Section 4. Transfer Restrictions. Until the earlier to occur of (A) August 31, 2018 and (B) the date on which the Required Stockholder Vote referenced in Section 3.04(a)(ii) of the Merger Agreement is obtained, each member of the Icahn Group shall not, directly or indirectly, offer, sell, transfer, pledge, assign or otherwise dispose of (collectively, “Transfer”), or enter into any Contract, option or other arrangement or understanding with respect to the Transfer of any of, the Shares (or any other equity interests, options, warrants, calls, subscriptions or other rights in any such Shares) to any Person of any shares of Common Stock over which the Icahn Group has Beneficial Ownership; provided, that nothing in this Section 4 shall prohibit or otherwise limit (i) Transfers from any member of the Icahn Group to any other member of the Icahn Group, (ii) the Icahn Group exercising the Forwards, (iii) holding the Shares in margin accounts and incurring debt against such accounts, or (iv) hypothecation of the Shares in the ordinary course.
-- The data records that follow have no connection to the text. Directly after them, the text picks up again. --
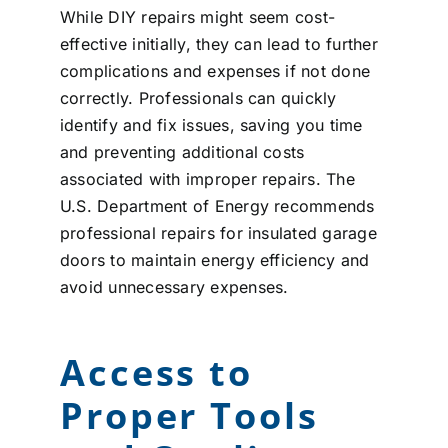
While DIY repairs might seem cost-
effective initially, they can lead to further
complications and expenses if not done
correctly. Professionals can quickly
identify and fix issues, saving you time
and preventing additional costs
associated with improper repairs. The
U.S. Department of Energy recommends
professional repairs for insulated garage
doors to maintain energy efficiency and
avoid unnecessary expenses.
Access to
Proper Tools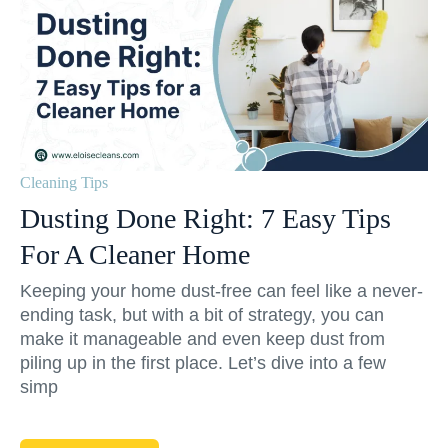
Cleaning Tips
Dusting Done Right: 7 Easy Tips
For A Cleaner Home
Keeping your home dust-free can feel like a never-
ending task, but with a bit of strategy, you can
make it manageable and even keep dust from
piling up in the first place. Let’s dive into a few
simp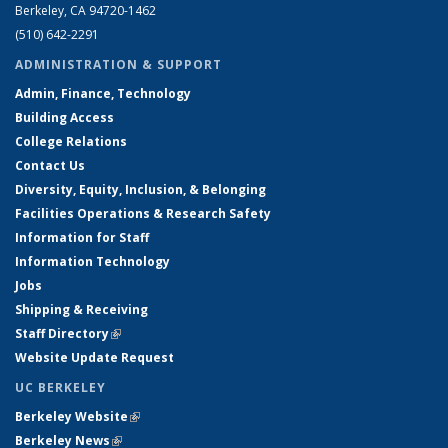
Berkeley, CA 94720-1462
(510) 642-2291
ADMINISTRATION & SUPPORT
Admin, Finance, Technology
Building Access
College Relations
Contact Us
Diversity, Equity, Inclusion, & Belonging
Facilities Operations & Research Safety
Information for Staff
Information Technology
Jobs
Shipping & Receiving
Staff Directory
(link is external)
Website Update Request
UC BERKELEY
Berkeley Website
(link is external)
Berkeley News
(link is external)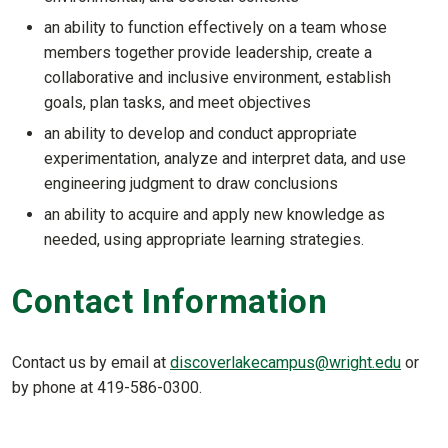
an ability to function effectively on a team whose
members together provide leadership, create a
collaborative and inclusive environment, establish
goals, plan tasks, and meet objectives
an ability to develop and conduct appropriate
experimentation, analyze and interpret data, and use
engineering judgment to draw conclusions
an ability to acquire and apply new knowledge as
needed, using appropriate learning strategies.
Contact Information
Contact us by email at
discoverlakecampus@wright.edu
or
by phone at 419-586-0300.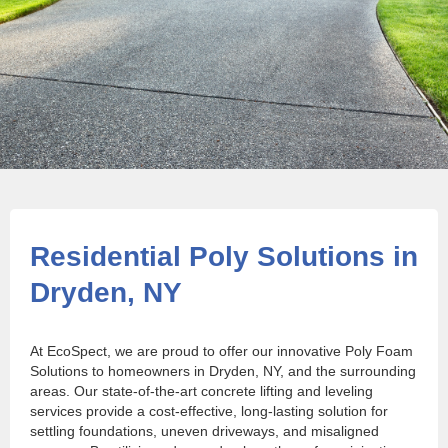
Residential Poly Solutions in
Dryden, NY
At EcoSpect, we are proud to offer our innovative Poly Foam
Solutions to homeowners in Dryden, NY, and the surrounding
areas. Our state-of-the-art concrete lifting and leveling
services provide a cost-effective, long-lasting solution for
settling foundations, uneven driveways, and misaligned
Section 5. Waiver of Appraisal Rights. Each member of the Icahn Group hereby irrevocably waives, and shall cause to be irrevocably waived by any other Affiliate of any member of the Icahn Group, and shall withdraw or cause to be withdrawn all previously delivered demands in respect of, any rights of appraisal or rights to dissent from the Merger that it or such Affiliate may have under Delaware Law with respect to any Shares.
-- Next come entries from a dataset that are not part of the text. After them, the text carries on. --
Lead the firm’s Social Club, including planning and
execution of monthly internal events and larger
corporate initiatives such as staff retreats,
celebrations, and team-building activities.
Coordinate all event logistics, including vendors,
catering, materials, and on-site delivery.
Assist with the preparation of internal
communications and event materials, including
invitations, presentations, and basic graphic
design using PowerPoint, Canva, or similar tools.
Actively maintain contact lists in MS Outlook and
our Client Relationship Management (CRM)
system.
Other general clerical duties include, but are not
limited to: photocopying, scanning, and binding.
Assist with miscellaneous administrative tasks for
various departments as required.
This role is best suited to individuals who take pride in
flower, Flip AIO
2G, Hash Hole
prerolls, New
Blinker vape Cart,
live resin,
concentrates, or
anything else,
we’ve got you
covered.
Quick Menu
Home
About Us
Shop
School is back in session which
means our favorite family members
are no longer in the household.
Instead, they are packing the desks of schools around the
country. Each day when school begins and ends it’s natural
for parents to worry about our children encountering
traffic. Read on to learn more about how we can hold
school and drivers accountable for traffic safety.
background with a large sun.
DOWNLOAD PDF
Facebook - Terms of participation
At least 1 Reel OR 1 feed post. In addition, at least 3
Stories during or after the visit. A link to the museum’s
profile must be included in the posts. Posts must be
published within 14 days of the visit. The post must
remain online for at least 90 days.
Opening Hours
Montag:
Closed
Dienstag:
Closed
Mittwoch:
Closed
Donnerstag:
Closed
Section 6. Public Announcement. The Company and the Icahn Group shall announce this Agreement and the material terms hereof by means of a press release in the form attached hereto as Exhibit A (the “Press Release”) as soon as practicable on or after the date hereof. Neither the Company nor the Icahn Group shall make any public announcement or statement that contradicts or disagrees with the statements made in the Press Release, except as required by law or the rules of any stock exchange or with the prior written consent of the other party.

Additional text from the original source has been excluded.